L'histoire
Jacques (Yves Montand), cinéaste en pause de par une crise idéologique, accompagne Suzanne (Jane Fonda), sa compagne, pour un reportage de cette dernière dans une usine. Quand celle-ci devient le lieu d’une occupation gauchiste, leur captivité intéressée a des répercussions ultérieures sur leur vie de couple, le train-train quotidien passablement désabusé de deux intellectuels progressistes qui ne savent pas quoi faire professionnellement de leurs convictions privées.
Analyse et critique
« Après Mai, j’ai rencontré un garçon militant des JCML, Jean-Pierre Gorin : c’était la rencontre de deux personnes, l’une venant du cinéma normal, l’autre un militant qui avait décidé que faire du cinéma était l’une de ses tâches politiques à la fois pour théoriser Mai et repasser à la pratique, tandis que moi je voulais me lier à quelqu’un qui ne venait pas du cinéma. Bref, l’un désirant faire du cinéma, l’autre désirant le quitter, c’était essayer de construire une synthèse marxiste, et donc essayer de constituer une nouvelle cellule qui ne fasse pas du cinéma politique mais qui essaye politiquement de faire du cinéma politique, ce qui était assez différent de ce que faisaient les autres cinéastes militants. (…) C’est vrai que c’est difficile de s’exprimer aujourd’hui en France, qu’un Palestinien ou un Noir opprimé aux États-Unis savent mieux s’exprimer que moi. Moi, je m’exprime, mal, mais je n’ai pas perdu la volonté de m’exprimer, de transformer ma façon de m’exprimer pour m’exprimer de mieux en mieux… » (1) JLG
Il se pourrait que l’élément le plus ignoble du bien nommé Redoutable soit sa présentation semi-directe par Hazanavicius (lui-même inspiré par Anne Wiazemsky) de Jean-Pierre Gorin comme un sinistre personnage ayant, avec d’autres fanatiques, scellé le cercueil artistique de JLG. L’accusation est d’autant plus injuste qu’il était venu en quelque sorte sauver le tournage de leur première collaboration, Vent d’Est (au prix de l’expulsion de quelqu’un de moins cinéphile et au fond plus idéologue : Daniel Cohn-Bendit), et que la réalisation de leur dernier film ensemble, Tout va bien, devra plus à lui-même qu’à Godard sortant en petite forme physique d’une hospitalisation, suite à son mois de coma causé par un accident à moto. Alors, cette vallée de l’ombre et de la mort nommée Période Dziga Vertov ? Des films de celle-ci, ce titre est encore le plus visité des curieux, pour une raison dont il joue lui-même non sans un certain cynisme : son recours au star-system. Le film est dur avec Jane Fonda et Yves Montand, choisis pour représenter des « stars de gauche », d’autant plus dur que les deux avaient accepté de travailler pour un cachet réduit. Ils rendront bien au duo sa dureté : Fonda en déclarant subitement en plein tournage désormais refuser de jouer dans des films réalisés par des hommes ; Montand ouvertement inquiet (apparemment de par les suggestions de sa compagne Simone Signoret) que son image d’acteur engagé soit torpillée, qu’il finisse le dindon de la farce. Craintes du reste pas forcément infondées - et qui le pousseront à menacer sur le plateau de lever la main sur un cinéaste arguant de son infirmité pour se protéger. Tout comme la courtoisie, la confiance avait l’air de souvent régner sur les plateaux de JLG. Lui n’accordait la sienne qu’à des interlocuteurs de choix, tel ce compagnon de route, et intime fusionnel, que sera Gorin durant ces années doctrinaires mais formatrices.

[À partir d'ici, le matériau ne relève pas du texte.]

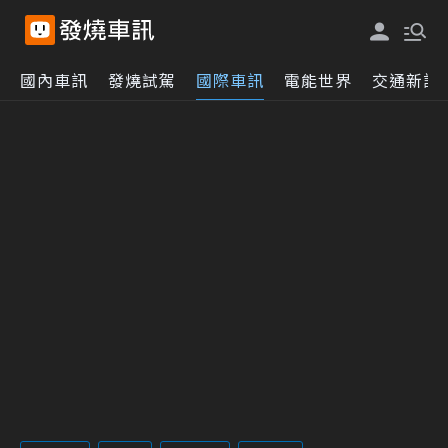
國內車訊
發燒試駕
國際車訊
電能世界
交通新訊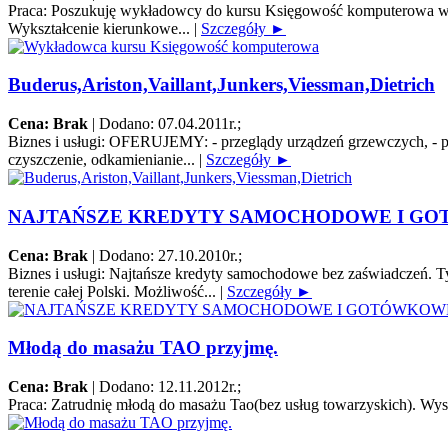
Praca:
Poszukuję wykładowcy do kursu Księgowość komputerowa w Bi
Wykształcenie kierunkowe...
|
Szczegóły ►
Buderus,Ariston,Vaillant,Junkers,Viessman,Dietrich
Cena: Brak
|
Dodano: 07.04.2011r.
;
Biznes i usługi:
OFERUJEMY: - przeglądy urządzeń grzewczych, - pierw
czyszczenie, odkamienianie...
|
Szczegóły ►
NAJTAŃSZE KREDYTY SAMOCHODOWE I G
Cena: Brak
|
Dodano: 27.10.2010r.
;
Biznes i usługi:
Najtańsze kredyty samochodowe bez zaświadczeń. Tyl
terenie całej Polski. Możliwość...
|
Szczegóły ►
Młodą do masażu TAO przyjmę.
Cena: Brak
|
Dodano: 12.11.2012r.
;
Praca:
Zatrudnię młodą do masażu Tao(bez usług towarzyskich). Wys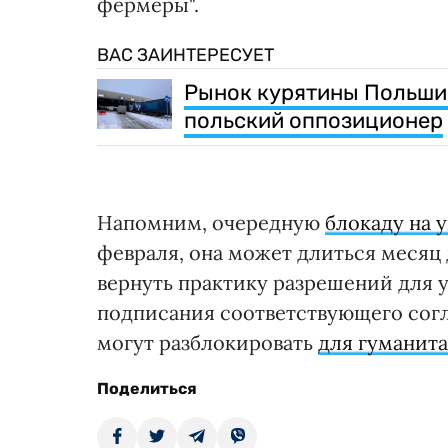
фермеры".
ВАС ЗАИНТЕРЕСУЕТ
Рынок курятины Польши 
польский оппозиционер
Напомним, очередную
блокаду на 
февраля, она может длиться месяц 
вернуть практику разрешений для 
подписания соответствующего согл
могут разблокировать
для гуманита
Поделиться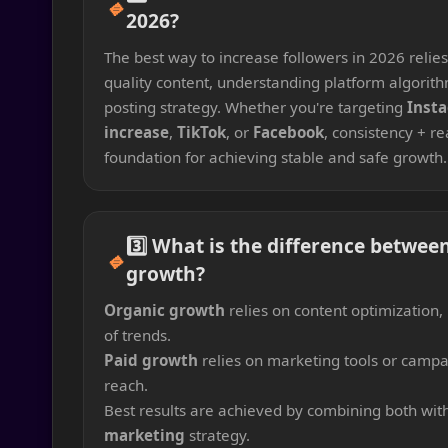
🔹
2026?
The best way to increase followers in 2026 relie
quality content, understanding platform algorith
posting strategy. Whether you're targeting
Inst
increase
,
TikTok
, or
Facebook
, consistency + r
foundation for achieving stable and safe growth.
3️⃣ What is the difference betwee
🔹
growth?
Organic growth
relies on content optimization
of trends.
Paid growth
relies on marketing tools or campa
reach.
Best results are achieved by combining both wit
marketing
strategy.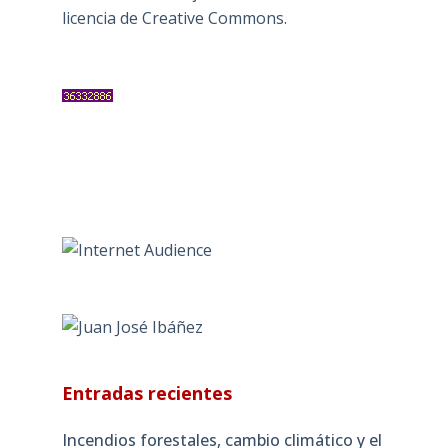
licencia de Creative Commons
.
Entradas recientes
Incendios forestales, cambio climático y el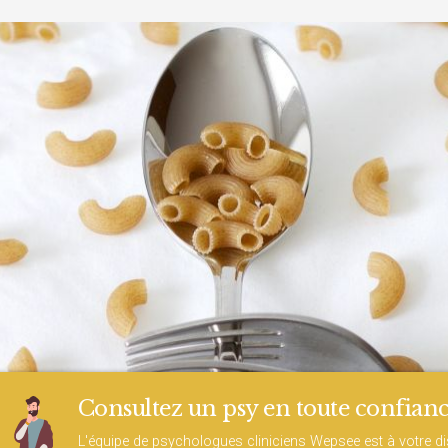
Consultez un psy en toute confianc
L'équipe de psychologues cliniciens Wepsee est à votre d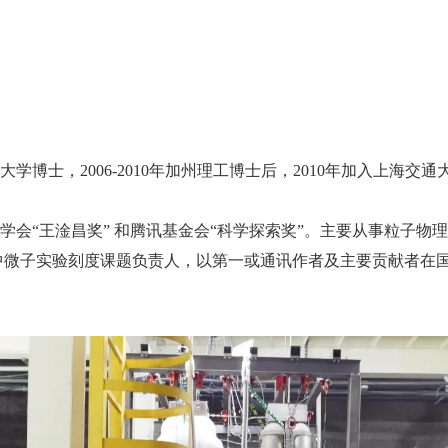
学博士，2006-2010年加州理工博士后，2010年加入上海交通
物理学会“王淦昌奖” 和腾讯基金会“科学探索奖”。主要从事粒子物
中微子实验刻度课题负责人，以第一或通讯作者及主要贡献者在国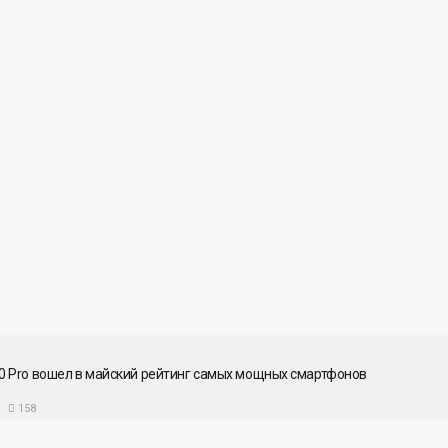
10 Pro вошел в майский рейтинг самых мощных смартфонов
158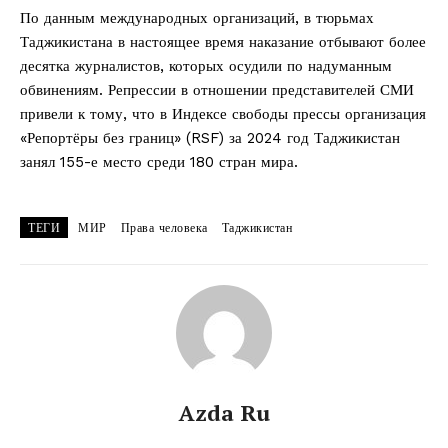
По данным международных организаций, в тюрьмах
Таджикистана в настоящее время наказание отбывают более
десятка журналистов, которых осудили по надуманным
обвинениям. Репрессии в отношении представителей СМИ
привели к тому, что в Индексе свободы прессы организация
«Репортёры без границ» (RSF) за 2024 год Таджикистан
занял 155-е место среди 180 стран мира.
ТЕГИ
МИР
Права человека
Таджикистан
Azda Ru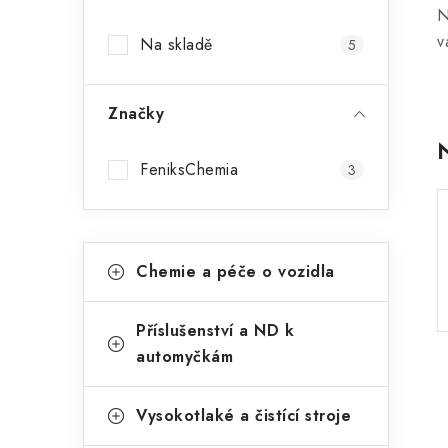
a
N
v
Na skladě
5
n
n
Značky
í
p
FeniksChemia
3
a
n
K
Přeskočit
Chemie a péče o vozidla
kategorie
e
a
t
l
Příslušenství a ND k
e
automyčkám
g
o
Vysokotlaké a čistící stroje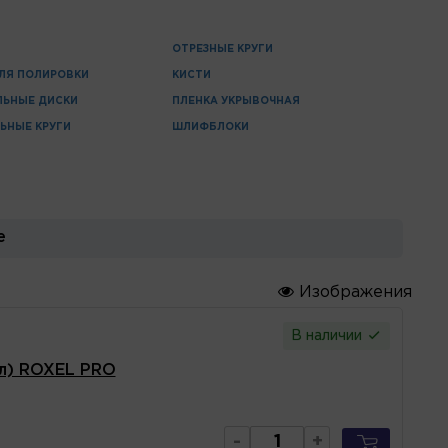
ОТРЕЗНЫЕ КРУГИ
ЛЯ ПОЛИРОВКИ
КИСТИ
ЛЬНЫЕ ДИСКИ
ПЛЕНКА УКРЫВОЧНАЯ
ЬНЫЕ КРУГИ
ШЛИФБЛОКИ
е
Изображения
В наличии
5л) ROXEL PRO
-
+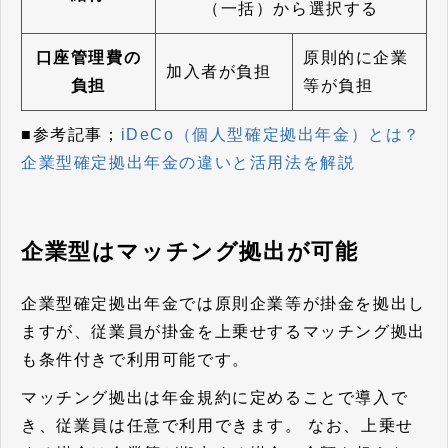
（一括）から選択する
口座管理費の
原則的に企業
加入者が負担
負担
等が負担
■参考記事；
iDeCo（個人型確定拠出年金）とは？
企業型確定拠出年金の違いと活用法を解説
企業型はマッチング拠出が可能
企業型確定拠出年金では原則企業等が掛金を拠出し
ますが、従業員が掛金を上乗せするマッチング拠出
も条件付きで利用可能です。
マッチング拠出は年金規約に定めることで導入で
き、従業員は任意で利用できます。 なお、上乗せ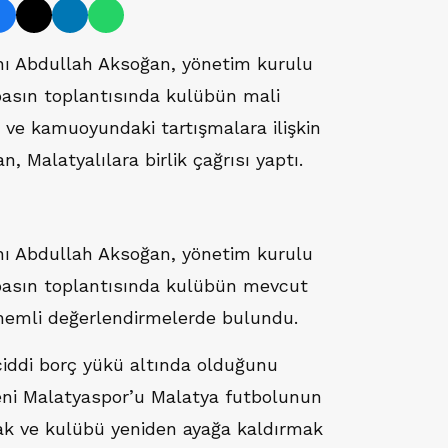
nı Abdullah Aksoğan, yönetim kurulu
 basın toplantısında kulübün mali
ı ve kamuoyundaki tartışmalara ilişkin
 Malatyalılara birlik çağrısı yaptı.
nı Abdullah Aksoğan, yönetim kurulu
i basın toplantısında kulübün mevcut
önemli değerlendirmelerde bulundu.
ciddi borç yükü altında olduğunu
 Yeni Malatyaspor’u Malatya futbolunun
ak ve kulübü yeniden ayağa kaldırmak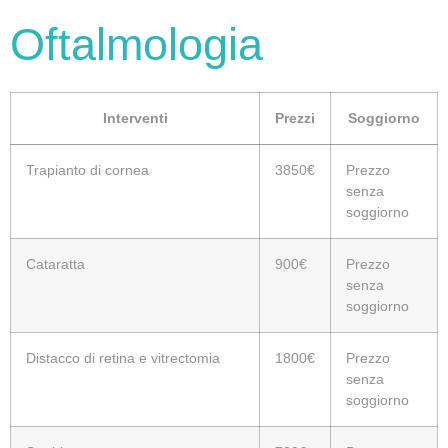
Oftalmologia
Interventi
Prezzi
Soggiorno
Trapianto di cornea
3850€
Prezzo
senza
soggiorno
Cataratta
900€
Prezzo
senza
soggiorno
Distacco di retina e vitrectomia
1800€
Prezzo
senza
soggiorno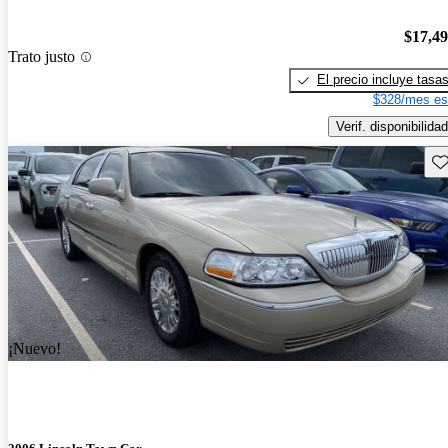
$17,4
Trato justo
El precio incluye tasa
$328/mes es
Verif. disponibilidad
Gu
¡Nuevo!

Godard pourrait faire sien les mots de Montand en cinéaste s’étant retiré du circuit dans son film : il était « prêt à se prendre Mai dans la gueule ». Le rapport hautement conflictuel qu’il a développé à l’industrie du cinéma, et plus largement à la culture, depuis, au moins, La Chinoise, débouche pour lui sur une adhésion au maoïsme à la française, qui est aussi une dépression ne disant pas son nom (pendant des années, il lira peu de fiction, écoutera peu de musique et ira moins au cinéma). Gorin traverse une crise par certains aspects semblables : journaliste au Monde, militant de la période, il a été envoyé à Cuba pour un reportage ; ce qu’il y a vu ne lui a pas plu. Il ne peut accepter de mentir, mais ne peut se résoudre non plus, pour des considérations de stratégie politique, à écrire la vérité. Il quitte la profession de journaliste et assume d’être un agitateur. L’amitié des deux hommes, relation homo-affective dévorante immédiatement de l'ordre du « parce que c'était lui, parce que c'était moi », va les unir contre pratiquement tous durant cette période étrange, tandis que Godard met fin aux années Wiazemsky (qui apparaît à la fin du film) pour se mettre en couple avec Anne-Marie Miéville, évoluant alors dans les mêmes cercles politiques entre Lausanne et Paris. Si la dislocation formelle du Gai Savoir (réalisé en solo) suggérait un artiste sur la brèche d'une forme de psychose paranoïaque, le sérieux, par exemple, de l’engagement pro-palestinien d’Ici et Ailleurs, témoigne d’une bonne tenue trouvée dans la solidarité interpersonnelle et l’entraide mutuelle. Bien loin de le perdre, Jean-Pierre a probablement sauvé Jean-Luc (2). Après cette période (se soldant, forcément, d’abord par une brouille), il partira pour les États-Unis, où il réalisera de très beaux documentaires, humanistes au sens le plus noble du terme, à commencer par Poto & Cabengo, qui avec ses deux fillettes autistes partageant une « langue privée » et que la société doit rééduquer en les séparant, vaut comme une certaine métaphore. Godard, lui aussi, à Grenoble, recommencera son œuvre solitaire en s’intéressant à l’apprentissage et aux codes de la socialisation.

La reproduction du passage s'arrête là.